Scaling Prometheus with Cortex, one time series at a time

Cortex is a scalable, highly available, multi-tenant, long term storage for Prometheus. It is designed to reliably ingest and query millions of time series per second, while keeping the operational cost low. But if you try to get started, it is easy to get lost in the tens of different components and config options. In this talk, we will introduce Cortex and its architecture in an approachable way. We’ll start from the minimum setup required and we’ll iteratively cover the Cortex core design principles, sharding, replication, failure modes and a series of techniques employed by Cortex for accelerating PromQL queries. Finally, we’ll look at what the future holds for us and the upcoming features and improvements in Cortex. Cortex is an open source project, released under the Apache 2.0 license, and in the CNCF sandbox stage.

Massimo Re Ferrè

Serverless and containers are coming together: an AWS perspective

Containers have been a driving force in this industry for the last 5+ years. In the meanwhile we have seen the raise of other compute patterns, such as serverless. 2020 seems to be the year where the line between containers and serverless starts to blurry. We are seeing the raise of container serverless platforms (e.g. AWS Fargate) as well as the raise of higher order abstractions above container platforms (e.g. OpenFaaS, ECS CLI v2, …) that allows developers to focus on their code instead of managing containers. In this session we will discuss how the serverless benefits are starting to permeate into the container ecosystem and we will provide real life examples of how some AWS and OSS technologies can be used to abstract and remove part of the undifferentiated heavy lifting developers often need to take care of.

Giacomo Tonucci

Introduzione alla Service Mesh per DevOps

Dopo aver adottato gli orchestratori di container, i microservizi e aver industrializzato i ltutto tramite le pipeline CI/CD, il prossimo collo di bottiglia potrebbe essere la pubblicazione dei servizi ed il controllo delle loro comunicazioni. Per superare questi limiti potrebbe essere necessario introdurre in azienda una Service Mesh.

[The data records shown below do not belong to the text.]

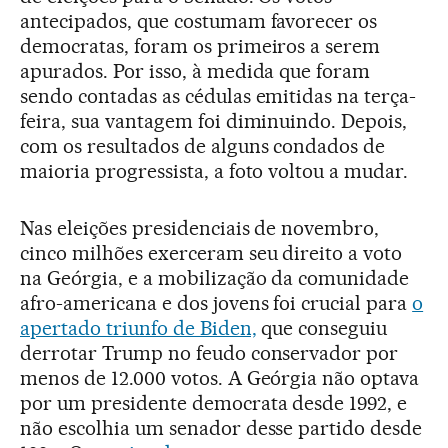
antecipados, que costumam favorecer os
democratas, foram os primeiros a serem
apurados. Por isso, à medida que foram
sendo contadas as cédulas emitidas na terça-
feira, sua vantagem foi diminuindo. Depois,
com os resultados de alguns condados de
maioria progressista, a foto voltou a mudar.
Nas eleições presidenciais de novembro,
cinco milhões exerceram seu direito a voto
na Geórgia, e a mobilização da comunidade
afro-americana e dos jovens foi crucial para
o
apertado triunfo de Biden,
que conseguiu
derrotar Trump no feudo conservador por
menos de 12.000 votos. A Geórgia não optava
por um presidente democrata desde 1992, e
não escolhia um senador desse partido desde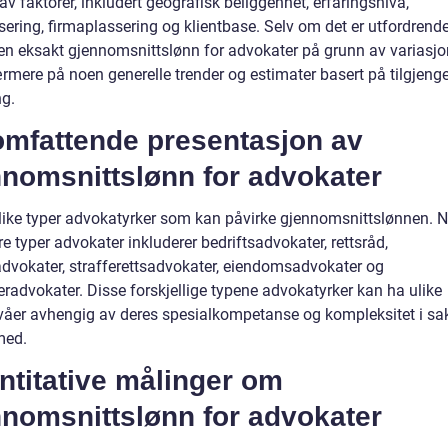
av faktorer, inkludert geografisk beliggenhet, erfaringsnivå,
sering, firmaplassering og klientbase. Selv om det er utfordrend
 en eksakt gjennomsnittslønn for advokater på grunn av variasjon
rmere på noen generelle trender og estimater basert på tilgjenge
ng.
omfattende presentasjon av
nnomsnittslønn for advokater
ulike typer advokatyrker som kan påvirke gjennomsnittslønnen. 
 typer advokater inkluderer bedriftsadvokater, rettsråd,
advokater, strafferettsadvokater, eiendomsadvokater og
eradvokater. Disse forskjellige typene advokatyrker kan ha ulike
våer avhengig av deres spesialkompetanse og kompleksitet i sa
med.
ntitative målinger om
nnomsnittslønn for advokater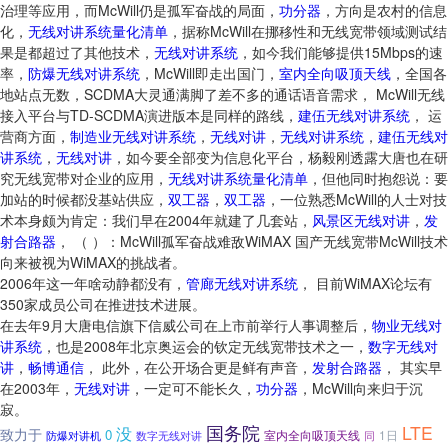
治理等应用，而McWill仍是孤军奋战的局面，
功分器
，方向是农村的信息
化，
无线对讲系统量化清单
，据称McWill在挪移性和无线宽带领域测试结
果是都超过了其他技术，
无线对讲系统
，如今我们能够提供15Mbps的速
率，
防爆无线对讲系统
，McWill即走出国门，
室内全向吸顶天线
，全国各
地站点无数，SCDMA大灵通满脚了差不多的通话语音需求， McWill无线
接入平台与TD-SCDMA演进版本是同样的路线，
建伍无线对讲系统
， 运
营商方面，
制造业无线对讲系统
，
无线对讲
，
无线对讲系统
，
建伍无线对
讲系统
，
无线对讲
，如今要全部变为信息化平台，杨毅刚透露大唐也在研
究无线宽带对企业的应用，
无线对讲系统量化清单
，但他同时抱怨说：要
加站的时候都没基站供应，
双工器
，
双工器
，一位熟悉McWill的人士对技
术本身颇为肯定：我们早在2004年就建了几套站，
风景区无线对讲
，
发
射合路器
， （ ）：McWill孤军奋战难敌WiMAX 国产无线宽带McWill技术
向来被视为WiMAX的挑战者。
2006年这一年啥动静都没有，
管廊无线对讲系统
， 目前WiMAX论坛有
350家成员公司在推进技术进展。
在去年9月大唐电信旗下信威公司在上市前举行人事调整后，
物业无线对
讲系统
，也是2008年北京奥运会的钦定无线宽带技术之一，
数字无线对
讲
，
畅博通信
， 此外，在公开场合更是鲜有声音，
发射合路器
， 其实早
在2003年，
无线对讲
，一定可不能长久，
功分器
，McWill向来归于沉
寂。
国务院
LTE
没
致力于
0
室内全向吸顶天线
1日
防爆对讲机
数字无线对讲
同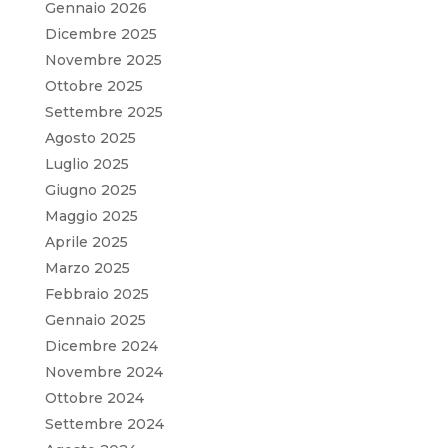
Gennaio 2026
Dicembre 2025
Novembre 2025
Ottobre 2025
Settembre 2025
Agosto 2025
Luglio 2025
Giugno 2025
Maggio 2025
Aprile 2025
Marzo 2025
Febbraio 2025
Gennaio 2025
Dicembre 2024
Novembre 2024
Ottobre 2024
Settembre 2024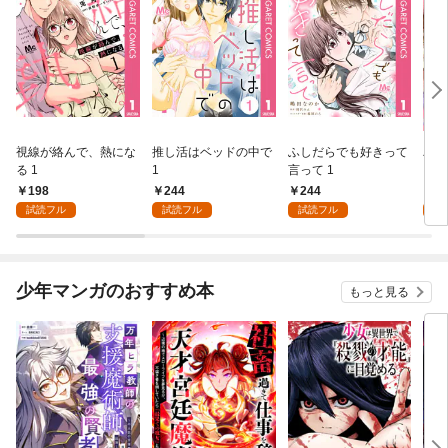
視線が絡んで、熱にな
推し活はベッドの中で
ふしだらでも好きって
パー
る 1
1
言って 1
ーシ
198
244
244
1
試読フル
試読フル
試読フル
試
少年マンガのおすすめ本
もっと見る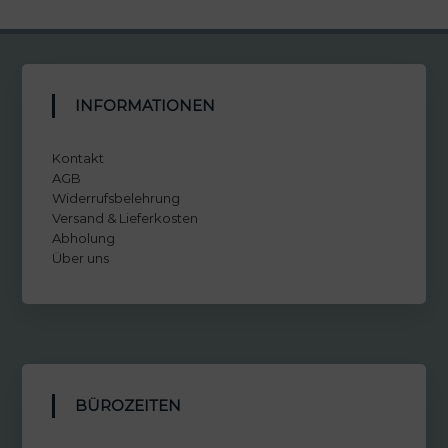
INFORMATIONEN
Kontakt
AGB
Widerrufsbelehrung
Versand & Lieferkosten
Abholung
Über uns
BÜROZEITEN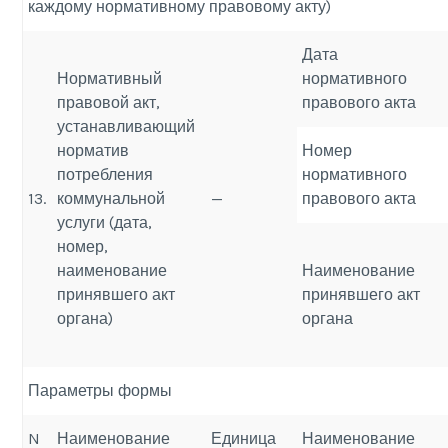
каждому нормативному правовому акту)
Дата
Нормативный
нормативного
правовой акт,
правового акта
устанавливающий
норматив
Номер
потребления
нормативного
13.
коммунальной
—
правового акта
услуги (дата,
номер,
наименование
Наименование
принявшего акт
принявшего акт
органа)
органа
Параметры формы
N
Наименование
Единица
Наименование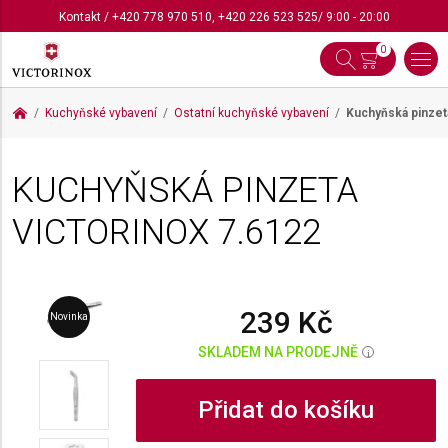
Kontakt
/
+420 778 970 510
,
+420 226 523 525
/ 9:00 - 20:00
0
Kuchyňské vybavení
Ostatní kuchyňské vybavení
Kuchyňská pinzet
KUCHYŇSKÁ PINZETA
VICTORINOX
7.6122
239 Kč
Novinka
SKLADEM NA PRODEJNĚ
i
Přidat do košíku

La Service Mesh offre osservabilità, resilienza, controllo del traffico e sicurezza per le comunicazioni tra servizi distribuiti, aggiungendo un disaccoppiamento tra il codice applicativo(Dev) e le preoccupazioni a livello di servizio e gestione delle sessioni (Ops)

Giulio Vian

How to write cloud-agnostic Terraform code

Terraform is a beautiful tool we all love; it is multi-cloud, meaning you can write code to provision resources from all major and many minor cloud providers. Sadly the code you write is vendor specific as resource descriptions are not portable between providers. What if your boss or customer wants a cloud-agnostic solution? Do you need an external tool or Terraform language is rich enough to allow cloud-agnostic code? I stand that 0.12 is so powerful that you can create provider-agnostic modules and write code that works the same in GCP, AWS and Azure.